I came up with a few possible theories about what this statement about creeds meant:
- The content is bad. Those specific creeds were wrong, but creeds in general might be OK. They were abominable because at some point, leaders in those religions codified their wrong thinking about God into a creed to force their flock to believe a wrong thing. They did this on purpose to win an argument or force their incorrect ideas to live on, even after they were dead. They did it for political or personal power.

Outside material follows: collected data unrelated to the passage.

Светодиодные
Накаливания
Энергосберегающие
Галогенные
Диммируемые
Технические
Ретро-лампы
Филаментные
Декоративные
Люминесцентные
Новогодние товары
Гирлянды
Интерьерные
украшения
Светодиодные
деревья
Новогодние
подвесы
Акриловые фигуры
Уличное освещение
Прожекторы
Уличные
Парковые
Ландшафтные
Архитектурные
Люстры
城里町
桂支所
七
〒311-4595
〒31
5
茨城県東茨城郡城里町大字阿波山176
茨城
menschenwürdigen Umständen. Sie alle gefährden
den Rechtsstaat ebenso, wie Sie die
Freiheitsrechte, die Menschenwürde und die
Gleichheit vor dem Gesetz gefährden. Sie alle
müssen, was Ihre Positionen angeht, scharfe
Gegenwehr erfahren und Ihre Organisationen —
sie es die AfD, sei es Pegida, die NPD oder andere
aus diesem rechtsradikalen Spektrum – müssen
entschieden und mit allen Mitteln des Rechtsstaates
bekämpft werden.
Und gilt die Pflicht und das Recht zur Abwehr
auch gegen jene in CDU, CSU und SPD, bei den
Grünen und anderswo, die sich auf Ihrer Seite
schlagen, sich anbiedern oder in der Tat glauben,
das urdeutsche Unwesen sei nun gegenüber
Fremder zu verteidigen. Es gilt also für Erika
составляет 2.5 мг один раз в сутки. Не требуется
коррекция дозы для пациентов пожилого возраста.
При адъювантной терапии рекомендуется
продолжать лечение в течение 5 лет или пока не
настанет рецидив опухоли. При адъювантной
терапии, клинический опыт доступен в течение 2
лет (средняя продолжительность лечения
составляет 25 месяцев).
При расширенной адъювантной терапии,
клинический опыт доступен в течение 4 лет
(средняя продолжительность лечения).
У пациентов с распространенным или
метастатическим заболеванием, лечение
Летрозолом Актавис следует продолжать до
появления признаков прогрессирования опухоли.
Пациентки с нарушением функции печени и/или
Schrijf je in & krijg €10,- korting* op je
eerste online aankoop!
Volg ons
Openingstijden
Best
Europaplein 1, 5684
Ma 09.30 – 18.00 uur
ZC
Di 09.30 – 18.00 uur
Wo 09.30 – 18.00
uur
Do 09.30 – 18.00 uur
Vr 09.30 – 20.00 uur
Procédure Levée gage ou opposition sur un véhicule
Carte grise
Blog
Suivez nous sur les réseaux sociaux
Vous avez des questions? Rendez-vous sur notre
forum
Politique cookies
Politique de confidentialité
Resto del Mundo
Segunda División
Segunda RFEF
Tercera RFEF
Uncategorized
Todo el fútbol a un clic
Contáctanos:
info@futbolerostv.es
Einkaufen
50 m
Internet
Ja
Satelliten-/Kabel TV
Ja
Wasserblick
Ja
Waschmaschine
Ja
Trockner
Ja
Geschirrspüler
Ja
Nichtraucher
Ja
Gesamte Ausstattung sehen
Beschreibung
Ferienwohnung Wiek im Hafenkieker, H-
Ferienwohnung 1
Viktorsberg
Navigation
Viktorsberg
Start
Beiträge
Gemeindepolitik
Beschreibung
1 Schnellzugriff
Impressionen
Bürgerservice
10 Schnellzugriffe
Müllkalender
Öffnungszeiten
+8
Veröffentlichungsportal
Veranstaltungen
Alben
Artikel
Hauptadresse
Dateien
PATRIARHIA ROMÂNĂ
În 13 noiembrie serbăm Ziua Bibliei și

- Creeds are inherently bad. The creeds were fairly innocuous as they go, not specifically nefarious in content, but an abomination in trying to define what is ineffable, like handing someone a testimony to read at fast & testimony meeting rather than allowing them to express what they truly believed. The existence of a creed was like being forced to wear and rely on a prosthetic limb when you had two perfectly good legs. It replaced what worked better. It was a substitute for personal revelation, one that was controlled by long-dead church leaders who may or may not have gotten things right. Having any creeds at all distances one from God and from personal spiritual experiences by forcing someone else’s words into your head, another human’s ideas.
My last thought was this:
- Creeds are inevitable. If you give a religion enough time, we all eventually go the path the Catholics have trod; the only difference between Mormonism and Catholicism is time. Mormonism had the benefit of being a fairly new religion that hadn’t gotten big enough to need to define or control its members’ beliefs, and we have such strong views on personal revelation and individual testimony-bearing that recited creeds aren’t an obvious, natural fit. Eventually, you have to do this or you go through schisms and heresies and your doctrine is not consistent. You lose the script. Or conversely, you eventually go through this because some people just eat that stuff up with a spoon. They love the Pledge of Allegiance. They get jazzed about all the Young Women reciting a values statement. It’s not my jam, but for some it’s a patriotic duty, as American as apple pie. Bruce R. McConkie went so far as to dissect and define what constituted a “proper” testimony. That may not be an actual creed, but it’s dang close.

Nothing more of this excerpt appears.